◆ What this task involves
Give again, word for word, each line below starting at the one that contains "HOME (23, 932)" and ending at the one that contains "सर्च (371, 1423)".

Stored items
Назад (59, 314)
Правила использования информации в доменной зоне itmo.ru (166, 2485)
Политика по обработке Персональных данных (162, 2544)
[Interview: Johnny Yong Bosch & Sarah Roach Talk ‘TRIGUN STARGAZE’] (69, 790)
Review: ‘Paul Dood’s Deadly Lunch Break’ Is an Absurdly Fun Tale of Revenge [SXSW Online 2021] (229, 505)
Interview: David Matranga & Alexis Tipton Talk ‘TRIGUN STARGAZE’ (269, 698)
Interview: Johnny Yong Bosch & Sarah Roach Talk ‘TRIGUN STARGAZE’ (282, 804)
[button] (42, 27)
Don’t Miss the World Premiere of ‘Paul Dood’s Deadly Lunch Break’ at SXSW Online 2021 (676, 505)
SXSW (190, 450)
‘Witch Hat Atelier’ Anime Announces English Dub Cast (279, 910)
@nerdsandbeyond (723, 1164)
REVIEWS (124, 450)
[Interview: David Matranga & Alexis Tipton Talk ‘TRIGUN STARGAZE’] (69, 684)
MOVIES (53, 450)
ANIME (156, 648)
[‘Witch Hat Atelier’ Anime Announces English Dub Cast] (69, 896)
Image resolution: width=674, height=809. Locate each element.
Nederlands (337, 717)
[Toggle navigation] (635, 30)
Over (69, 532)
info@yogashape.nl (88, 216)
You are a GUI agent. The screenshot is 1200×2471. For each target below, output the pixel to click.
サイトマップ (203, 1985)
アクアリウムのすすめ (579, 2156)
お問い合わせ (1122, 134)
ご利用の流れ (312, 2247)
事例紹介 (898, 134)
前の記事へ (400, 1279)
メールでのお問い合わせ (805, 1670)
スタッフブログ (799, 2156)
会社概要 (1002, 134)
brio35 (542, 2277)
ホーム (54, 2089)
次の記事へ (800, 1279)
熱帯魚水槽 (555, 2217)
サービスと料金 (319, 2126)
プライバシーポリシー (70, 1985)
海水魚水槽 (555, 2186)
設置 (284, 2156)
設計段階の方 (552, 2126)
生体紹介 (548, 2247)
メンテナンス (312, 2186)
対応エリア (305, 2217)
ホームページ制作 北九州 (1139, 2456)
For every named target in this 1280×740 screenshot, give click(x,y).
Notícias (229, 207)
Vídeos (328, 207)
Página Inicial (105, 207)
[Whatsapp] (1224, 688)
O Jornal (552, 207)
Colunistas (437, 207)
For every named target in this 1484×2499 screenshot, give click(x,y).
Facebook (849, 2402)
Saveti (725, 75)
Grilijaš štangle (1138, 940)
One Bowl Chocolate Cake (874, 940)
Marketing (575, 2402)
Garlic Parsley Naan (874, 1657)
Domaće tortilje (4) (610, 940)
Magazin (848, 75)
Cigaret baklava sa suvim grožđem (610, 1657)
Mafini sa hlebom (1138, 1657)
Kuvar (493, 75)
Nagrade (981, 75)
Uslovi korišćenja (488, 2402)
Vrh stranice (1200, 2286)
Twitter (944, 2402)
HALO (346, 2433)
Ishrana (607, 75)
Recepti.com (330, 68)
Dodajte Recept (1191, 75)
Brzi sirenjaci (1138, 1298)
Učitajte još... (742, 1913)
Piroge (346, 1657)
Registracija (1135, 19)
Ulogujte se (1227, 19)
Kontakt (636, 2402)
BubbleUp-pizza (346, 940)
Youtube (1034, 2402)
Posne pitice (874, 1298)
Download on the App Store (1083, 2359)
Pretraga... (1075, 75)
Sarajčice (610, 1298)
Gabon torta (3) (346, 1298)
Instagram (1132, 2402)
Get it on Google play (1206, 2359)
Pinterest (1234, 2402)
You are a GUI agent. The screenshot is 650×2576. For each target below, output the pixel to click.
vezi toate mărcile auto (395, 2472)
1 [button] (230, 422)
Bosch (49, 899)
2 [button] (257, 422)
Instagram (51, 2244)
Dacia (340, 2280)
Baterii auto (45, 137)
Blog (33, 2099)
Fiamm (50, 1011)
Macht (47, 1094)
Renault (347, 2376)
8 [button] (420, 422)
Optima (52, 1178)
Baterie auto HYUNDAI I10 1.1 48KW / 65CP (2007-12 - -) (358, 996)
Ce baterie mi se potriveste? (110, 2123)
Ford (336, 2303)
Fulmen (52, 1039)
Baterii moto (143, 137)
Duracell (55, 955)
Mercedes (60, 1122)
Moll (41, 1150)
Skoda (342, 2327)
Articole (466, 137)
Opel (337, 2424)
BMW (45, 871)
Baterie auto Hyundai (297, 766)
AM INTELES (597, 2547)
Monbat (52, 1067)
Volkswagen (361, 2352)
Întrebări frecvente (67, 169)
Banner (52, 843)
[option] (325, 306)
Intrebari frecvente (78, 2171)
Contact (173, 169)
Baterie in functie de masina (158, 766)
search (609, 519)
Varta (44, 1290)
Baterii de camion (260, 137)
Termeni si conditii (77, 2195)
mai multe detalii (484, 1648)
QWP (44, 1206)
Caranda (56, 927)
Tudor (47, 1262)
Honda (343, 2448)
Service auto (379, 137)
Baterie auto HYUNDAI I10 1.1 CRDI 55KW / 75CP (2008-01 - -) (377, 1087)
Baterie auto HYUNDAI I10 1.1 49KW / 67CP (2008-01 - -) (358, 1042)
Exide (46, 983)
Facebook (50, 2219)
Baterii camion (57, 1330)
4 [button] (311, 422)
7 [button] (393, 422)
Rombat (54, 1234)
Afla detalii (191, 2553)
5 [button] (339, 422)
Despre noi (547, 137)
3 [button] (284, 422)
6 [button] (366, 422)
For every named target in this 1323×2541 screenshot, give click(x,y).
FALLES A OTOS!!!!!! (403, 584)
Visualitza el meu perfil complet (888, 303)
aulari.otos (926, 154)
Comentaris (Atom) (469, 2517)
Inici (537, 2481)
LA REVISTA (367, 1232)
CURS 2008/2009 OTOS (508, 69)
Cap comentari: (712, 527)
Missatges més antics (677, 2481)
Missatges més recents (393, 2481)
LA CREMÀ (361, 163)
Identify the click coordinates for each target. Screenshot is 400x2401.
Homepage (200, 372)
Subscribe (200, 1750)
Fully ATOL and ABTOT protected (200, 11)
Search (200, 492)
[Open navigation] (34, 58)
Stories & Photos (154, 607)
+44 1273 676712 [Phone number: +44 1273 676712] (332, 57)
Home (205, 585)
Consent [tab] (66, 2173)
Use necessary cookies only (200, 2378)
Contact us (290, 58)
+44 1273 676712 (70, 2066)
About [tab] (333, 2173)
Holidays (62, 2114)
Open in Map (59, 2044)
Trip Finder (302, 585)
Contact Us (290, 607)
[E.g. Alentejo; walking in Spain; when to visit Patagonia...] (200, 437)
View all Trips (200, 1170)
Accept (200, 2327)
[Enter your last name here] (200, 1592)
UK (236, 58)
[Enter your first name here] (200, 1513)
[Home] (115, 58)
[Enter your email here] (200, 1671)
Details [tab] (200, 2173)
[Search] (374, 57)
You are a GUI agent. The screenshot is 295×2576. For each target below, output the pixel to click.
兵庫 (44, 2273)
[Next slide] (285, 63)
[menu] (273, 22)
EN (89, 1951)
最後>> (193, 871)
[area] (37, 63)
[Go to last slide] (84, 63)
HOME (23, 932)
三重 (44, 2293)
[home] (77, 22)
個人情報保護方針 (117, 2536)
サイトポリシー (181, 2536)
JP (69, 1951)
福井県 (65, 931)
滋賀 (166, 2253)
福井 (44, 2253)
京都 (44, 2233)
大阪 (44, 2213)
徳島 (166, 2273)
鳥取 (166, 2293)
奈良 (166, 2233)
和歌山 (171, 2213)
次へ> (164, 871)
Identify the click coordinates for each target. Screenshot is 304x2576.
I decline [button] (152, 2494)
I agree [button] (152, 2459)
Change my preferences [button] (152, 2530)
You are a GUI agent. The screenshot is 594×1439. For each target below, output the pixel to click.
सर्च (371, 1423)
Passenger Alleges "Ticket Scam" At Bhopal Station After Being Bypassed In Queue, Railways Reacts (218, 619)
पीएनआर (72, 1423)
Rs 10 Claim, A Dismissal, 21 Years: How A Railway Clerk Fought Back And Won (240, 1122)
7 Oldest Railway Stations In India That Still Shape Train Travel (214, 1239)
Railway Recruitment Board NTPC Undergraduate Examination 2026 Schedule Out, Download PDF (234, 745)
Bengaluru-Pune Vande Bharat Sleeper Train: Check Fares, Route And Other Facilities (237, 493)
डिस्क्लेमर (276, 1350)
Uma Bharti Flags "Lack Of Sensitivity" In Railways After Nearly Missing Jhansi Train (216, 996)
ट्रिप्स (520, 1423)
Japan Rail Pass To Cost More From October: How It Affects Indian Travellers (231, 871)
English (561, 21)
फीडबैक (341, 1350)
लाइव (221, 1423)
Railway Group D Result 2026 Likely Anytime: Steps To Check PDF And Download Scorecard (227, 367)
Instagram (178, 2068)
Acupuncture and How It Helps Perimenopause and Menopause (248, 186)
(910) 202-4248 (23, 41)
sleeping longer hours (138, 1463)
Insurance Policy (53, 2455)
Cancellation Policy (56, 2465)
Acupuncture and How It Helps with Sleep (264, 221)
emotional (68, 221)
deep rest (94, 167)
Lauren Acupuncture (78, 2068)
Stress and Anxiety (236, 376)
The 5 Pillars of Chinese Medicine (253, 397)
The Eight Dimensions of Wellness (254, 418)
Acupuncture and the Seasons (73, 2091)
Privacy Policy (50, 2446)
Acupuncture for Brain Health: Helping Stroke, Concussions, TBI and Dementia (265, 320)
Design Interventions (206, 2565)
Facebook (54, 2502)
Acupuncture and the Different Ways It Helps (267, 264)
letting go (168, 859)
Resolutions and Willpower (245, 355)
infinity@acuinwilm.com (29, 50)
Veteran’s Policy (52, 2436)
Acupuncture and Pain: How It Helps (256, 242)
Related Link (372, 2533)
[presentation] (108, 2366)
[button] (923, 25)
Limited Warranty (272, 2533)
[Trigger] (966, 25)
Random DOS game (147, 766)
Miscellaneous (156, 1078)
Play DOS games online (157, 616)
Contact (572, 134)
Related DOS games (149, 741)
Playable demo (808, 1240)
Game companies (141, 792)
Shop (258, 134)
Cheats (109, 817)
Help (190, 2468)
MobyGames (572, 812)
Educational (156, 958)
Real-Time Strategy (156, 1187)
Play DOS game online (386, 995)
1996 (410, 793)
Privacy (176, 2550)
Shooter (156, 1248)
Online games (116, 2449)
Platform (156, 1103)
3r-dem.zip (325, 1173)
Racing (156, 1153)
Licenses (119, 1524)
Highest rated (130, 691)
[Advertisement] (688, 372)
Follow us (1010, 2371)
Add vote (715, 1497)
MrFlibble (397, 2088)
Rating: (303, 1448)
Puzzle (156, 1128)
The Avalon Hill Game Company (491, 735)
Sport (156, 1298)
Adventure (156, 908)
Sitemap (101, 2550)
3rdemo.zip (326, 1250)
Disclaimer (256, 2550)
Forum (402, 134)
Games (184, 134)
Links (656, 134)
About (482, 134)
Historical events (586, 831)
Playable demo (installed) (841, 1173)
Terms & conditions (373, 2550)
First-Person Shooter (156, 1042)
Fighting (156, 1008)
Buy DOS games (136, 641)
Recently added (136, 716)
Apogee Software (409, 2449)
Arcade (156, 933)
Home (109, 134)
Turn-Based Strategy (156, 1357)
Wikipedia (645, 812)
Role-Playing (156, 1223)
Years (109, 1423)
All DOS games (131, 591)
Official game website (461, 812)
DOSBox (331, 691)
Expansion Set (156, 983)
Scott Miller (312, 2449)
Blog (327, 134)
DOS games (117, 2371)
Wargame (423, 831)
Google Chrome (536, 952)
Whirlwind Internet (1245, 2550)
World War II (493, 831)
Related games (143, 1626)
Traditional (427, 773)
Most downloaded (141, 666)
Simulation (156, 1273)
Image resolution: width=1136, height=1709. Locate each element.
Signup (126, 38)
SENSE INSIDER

◆ Completed exercise
HOME (23, 932)
三重 (44, 2293)
[home] (77, 22)
個人情報保護方針 (117, 2536)
サイトポリシー (181, 2536)
JP (69, 1951)
福井県 (65, 931)
滋賀 (166, 2253)
福井 (44, 2253)
京都 (44, 2233)
大阪 (44, 2213)
徳島 (166, 2273)
鳥取 (166, 2293)
奈良 (166, 2233)
和歌山 (171, 2213)
次へ> (164, 871)
Identify the click coordinates for each target. Screenshot is 304x2576.
I decline [button] (152, 2494)
I agree [button] (152, 2459)
Change my preferences [button] (152, 2530)
You are a GUI agent. The screenshot is 594×1439. For each target below, output the pixel to click.
सर्च (371, 1423)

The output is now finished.